Two regressions surfaced from the deployed dashboard (ca-elb-control.gentlemeadow-01289e5b.koreacentral.azurecontainerapps.io):

  1. core_nt showed as Not warm even though Auto warm was enabled and the AKS cluster was ready. The beat-driven reconcile_auto_warmup task was firing every minute but every tick logged {'status': 'already_ready'} and never enqueued a warmup. Once the preference's last_ready flag flipped to True, the reconcile short-circuited with if pref.last_ready and not force: continue and never re-evaluated per-DB state. Newly downloaded DBs (or DBs whose warmup pod was deleted/failed after the cluster's first ready edge) were stuck cold forever until a manual click.
  2. The "Update OpenAPI to v4.9" button was shown on the API Reference page even when the deployed pod was already serving v4.9. The panel rendered unconditionally whenever the OpenAPI service was reachable and the ACR image existed, with no comparison against the deployed info.version from the spec.

User-facing change

  • core_nt (and any other DB the user toggled into Auto warm) now gets enqueued automatically on the next beat tick after the cluster becomes ready and the DB is downloaded but not yet warm.
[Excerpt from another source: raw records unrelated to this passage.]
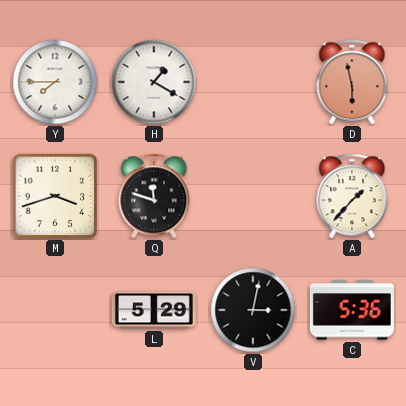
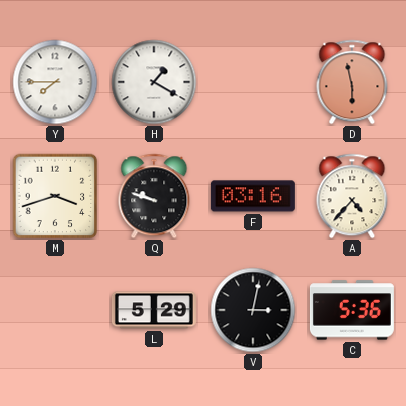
Q: 11:48 -> 9:48
F: none -> 03:16
A: 1:37 -> 4:37
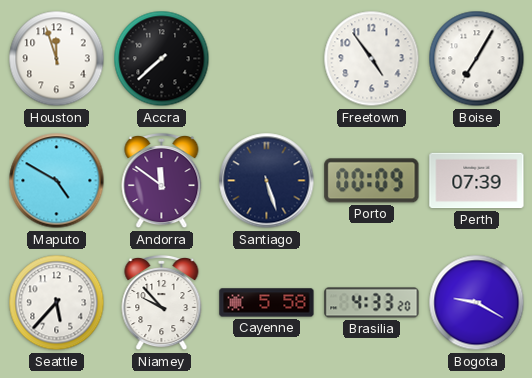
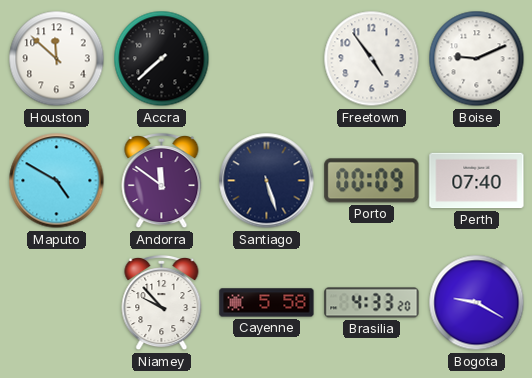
Houston: 11:57 -> 11:52
Boise: 7:05 -> 9:11
Perth: 07:39 -> 07:40
Seattle: 5:37 -> none
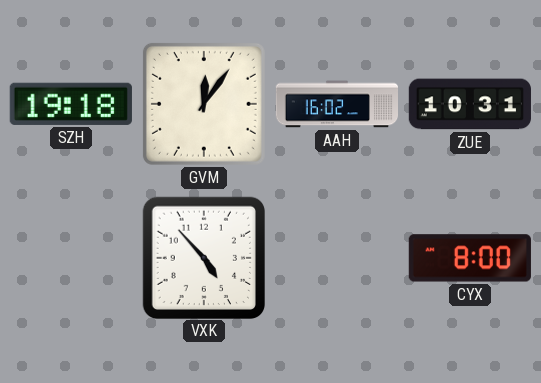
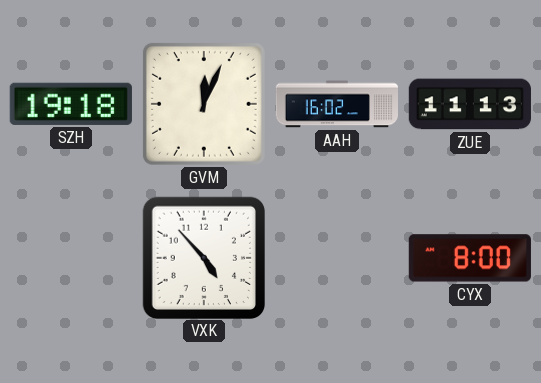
GVM: 12:06 -> 12:04
ZUE: 10:31 -> 11:13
No manual click needed, even if the cluster had been ready for a while.
  • The "Update OpenAPI" panel only appears when the dashboard's pinned image tag (api/services/image_tags.py IMAGE_TAGS["elb-openapi"]) differs from the version the running pod reports through its OpenAPI spec's info.version. When they match, the panel is hidden entirely.

API / IaC diff summary

Backend (api/tasks/storage.py): - Removed the pref.last_ready and not force short-circuit inside reconcile_auto_warmup. The per-DB warm_status in {Ready, Loading} check below already prevents enqueuing DBs that are actually warm, so re-running the loop every beat tick is cheap and correct. - Added a Redis-backed _autowarmup_inflight_acquire lock (autowarmup:inflight:<sub>:<rg>:<cluster>:<db> in ops Redis db 2, 15 min TTL, fail-open). This prevents duplicate enqueues during the pre-Kubernetes phases of warmup_database (download / shard / plan) while k8s_warmup_status cannot yet observe the warmup pod.
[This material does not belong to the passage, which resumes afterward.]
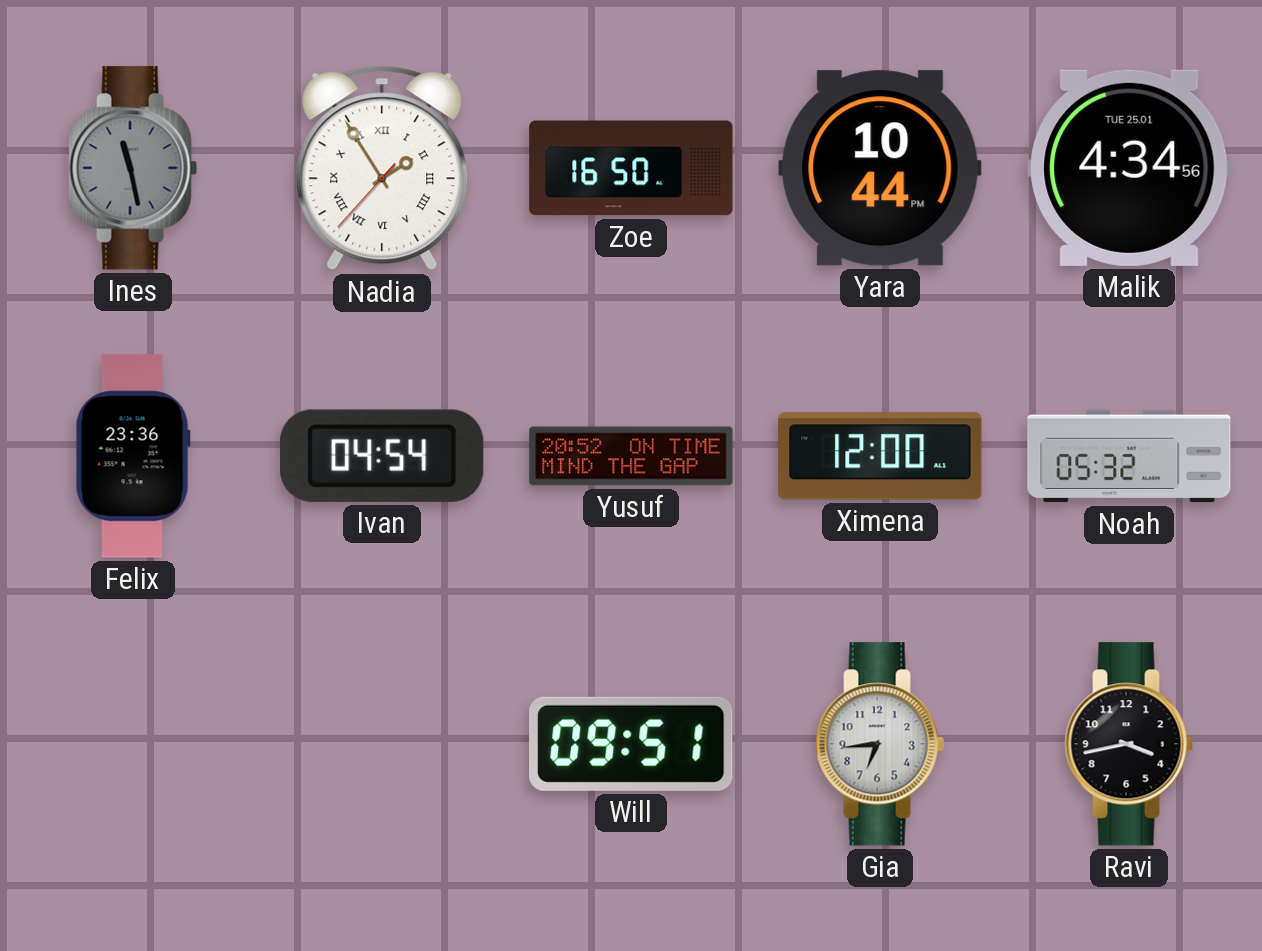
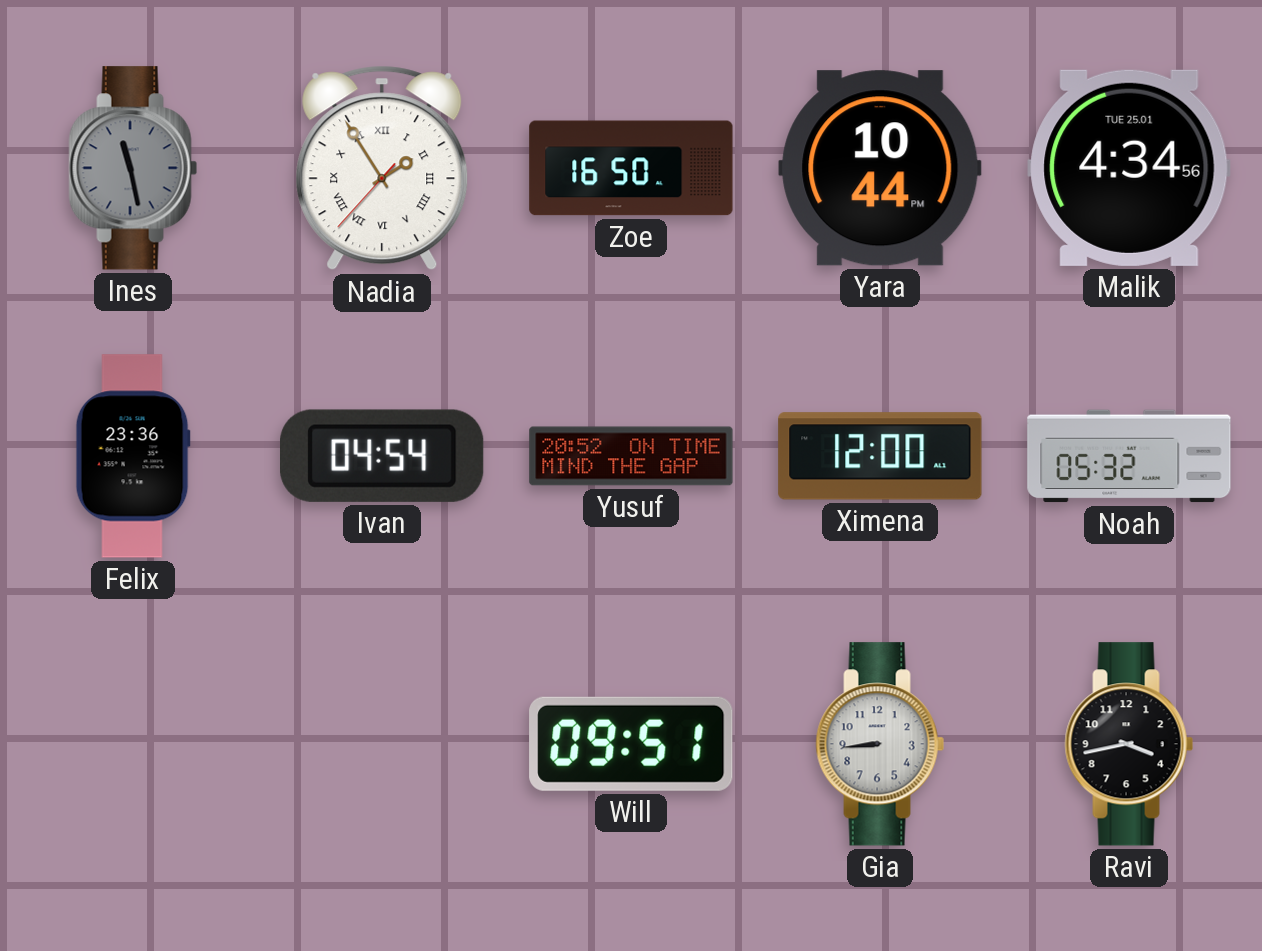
Gia: 6:44 -> 8:44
Tests (api/tests/test_auto_warmup.py): - New test_reconcile_auto_warmup_reenqueues_when_db_not_warm covers a persisted preference with last_ready=True and confirms that a cold DB gets re-enqueued without force=True. - New test_reconcile_auto_warmup_inflight_lock_prevents_duplicate proves the new Redis lock skips the enqueue and returns {reason: "inflight"} in the skipped list. - Existing tests monkeypatch the new inflight helper to True so the no-Redis test environment can still validate the enqueue path.

Frontend (web/src/pages/ApiReference.tsx): - Wrapped the <OpenApiDeployPanel variant="update" /> render in a guard that returns null when acrQuery.data?.expected_image_tags?.["elb-openapi"] equals spec?.version. The previously read currentTag (latest tag in ACR) is not a reliable indicator of what the running pod serves, so we use the live spec instead.

No IaC, schema, or Bicep changes. No new dependencies (the inflight lock re-uses the existing OPS_REDIS_URL already wired into every sidecar via redis from pyproject.toml).

Validation evidence

$ uv run pytest -q api/tests/test_auto_warmup.py
.....                                                                    [100%]
5 passed in 2.08s

$ uv run pytest -q api/tests
... 643 passed in 56.51s

$ uv run ruff check api/tasks/storage.py api/tests/test_auto_warmup.py
All checks passed!

$ cd web && npm run build
✓ built in 7.13s

Production symptom that triggered the fix (az containerapp logs show -n ca-elb-control -g rg-elb-ca --container worker):

Task api.tasks.storage.reconcile_auto_warmup[…] succeeded in 0.39s:
  {'status': 'completed',
   'clusters': [{'cluster_name': 'elb-cluster',
                 'databases': [...],
                 'enqueued': [...],
                 'skipped': [...],
                 'status': 'already_ready'}]}

After the fix, reconcile will replace 'already_ready' with 'triggered' on the first tick where a configured DB is not yet warm, and 'ready_noop' on subsequent ticks once the warmup pod is Loading/Ready.